== Task directions ==
Apart from the pictures, every entry should be reproduced exactly.

---------- Given information

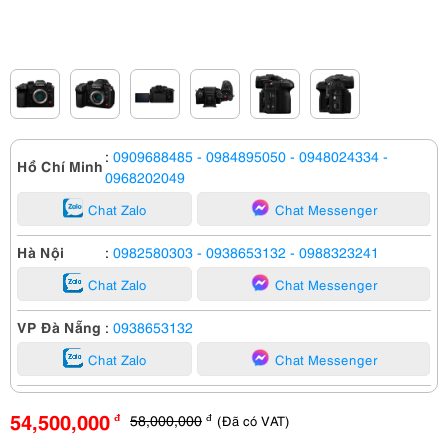
:
0909688485
- 0984895050
- 0948024334
-
Hồ Chí Minh
0968202049
Chat Zalo
Chat Messenger
Hà Nội
:
0982580303
- 0938653132
- 0988323241
Chat Zalo
Chat Messenger
VP Đà Nẵng
:
0938653132
Chat Zalo
Chat Messenger
54,500,000
58,000,000
(Đã có VAT)
đ
đ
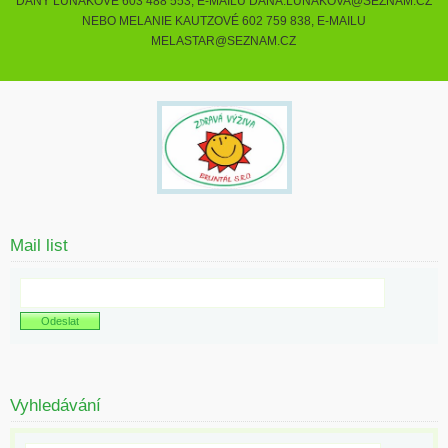
DANY LUŇÁKOVÉ 603 488 553, E-MAILU DANA.LUNAKOVA@SEZNAM.CZ
NEBO MELANIE KAUTZOVÉ 602 759 838, E-MAILU
MELASTAR@SEZNAM.CZ
Mail list
Vyhledávání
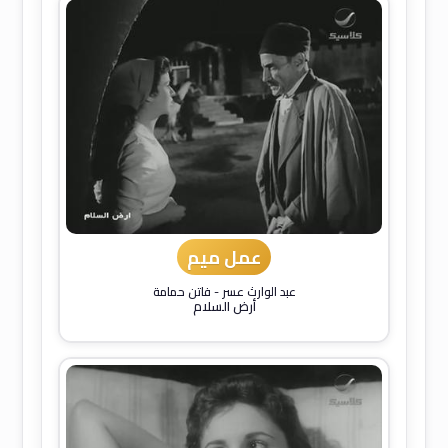
عمل ميم
عبد الوارث عسر
-
فاتن حمامة
أرض السلام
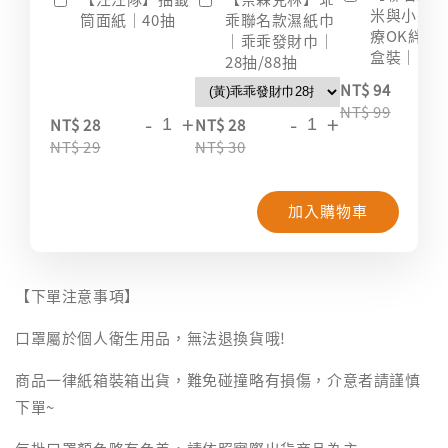
米與小惡
筒面紙｜40抽
乖聯名款濕紙巾
療OK絆｜2
｜乖乖發財巾｜
盒裝｜台
28抽/88抽
-
NT$ 94
NT$ 99
-
+
-
+
NT$ 28
NT$ 28
NT$ 29
NT$ 30
加入購物車
【下單注意事項】
口罩屬於個人衛生用品，無法退換貨哦!
商品一律紙箱裝箱出貨，難免碰撞略有損傷，介意者請謹慎
下單~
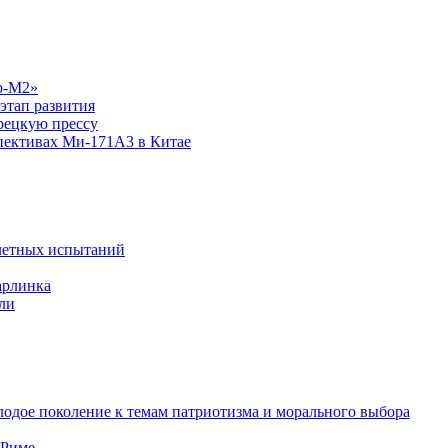
р-М2»
этап развития
рецкую прессу
спективах Ми-171А3 в Китае
летных испытаний
арлинка
ли
одое поколение к темам патриотизма и морального выбора
 Риме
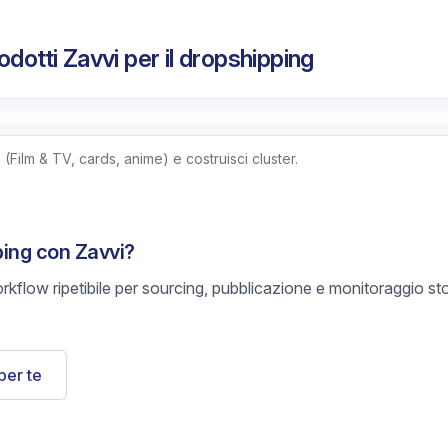
odotti Zavvi per il dropshipping
ilm & TV, cards, anime) e costruisci cluster.
ping con Zavvi?
rkflow ripetibile per sourcing, pubblicazione e monitoraggio s
per te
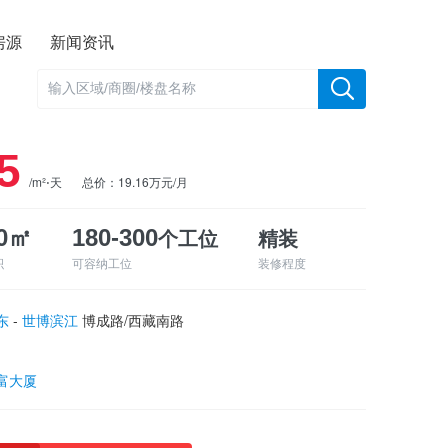
房源
新闻资讯
5
/m²⋅天
总价：19.16万元/月
个工位
精装
00㎡
180-300
积
可容纳工位
装修程度
东
-
世博滨江
博成路/西藏南路
富大厦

--------------------

== Result ==
:
0909688485
- 0984895050
- 0948024334
-
Hồ Chí Minh
0968202049
Chat Zalo
Chat Messenger
Hà Nội
:
0982580303
- 0938653132
- 0988323241
Chat Zalo
Chat Messenger
VP Đà Nẵng
:
0938653132
Chat Zalo
Chat Messenger
54,500,000
58,000,000
(Đã có VAT)
đ
đ
DANY LUŇÁKOVÉ 603 488 553, E-MAILU DANA.LUNAKOVA@SEZNAM.CZ
NEBO MELANIE KAUTZOVÉ 602 759 838, E-MAILU
MELASTAR@SEZNAM.CZ
Mail list
Vyhledávání
عمل ميم
عبد الوارث عسر
-
فاتن حمامة
أرض السلام
米與小惡
筒面紙｜40抽
乖聯名款濕紙巾
療OK絆｜2
｜乖乖發財巾｜
盒裝｜台
28抽/88抽
-
NT$ 94
NT$ 99
-
+
-
+
NT$ 28
NT$ 28
NT$ 29
NT$ 30
加入購物車
【下單注意事項】
口罩屬於個人衛生用品，無法退換貨哦!
商品一律紙箱裝箱出貨，難免碰撞略有損傷，介意者請謹慎
下單~
р-М2»
этап развития
рецкую прессу
спективах Ми-171А3 в Китае
летных испытаний
арлинка
ли
одое поколение к темам патриотизма и морального выбора
 Риме
odotti Zavvi per il dropshipping
ilm & TV, cards, anime) e costruisci cluster.
ping con Zavvi?
rkflow ripetibile per sourcing, pubblicazione e monitoraggio s
per te
房源
新闻资讯
5
/m²⋅天
总价：19.16万元/月
个工位
精装
00㎡
180-300
积
可容纳工位
装修程度
东
-
世博滨江
博成路/西藏南路
富大厦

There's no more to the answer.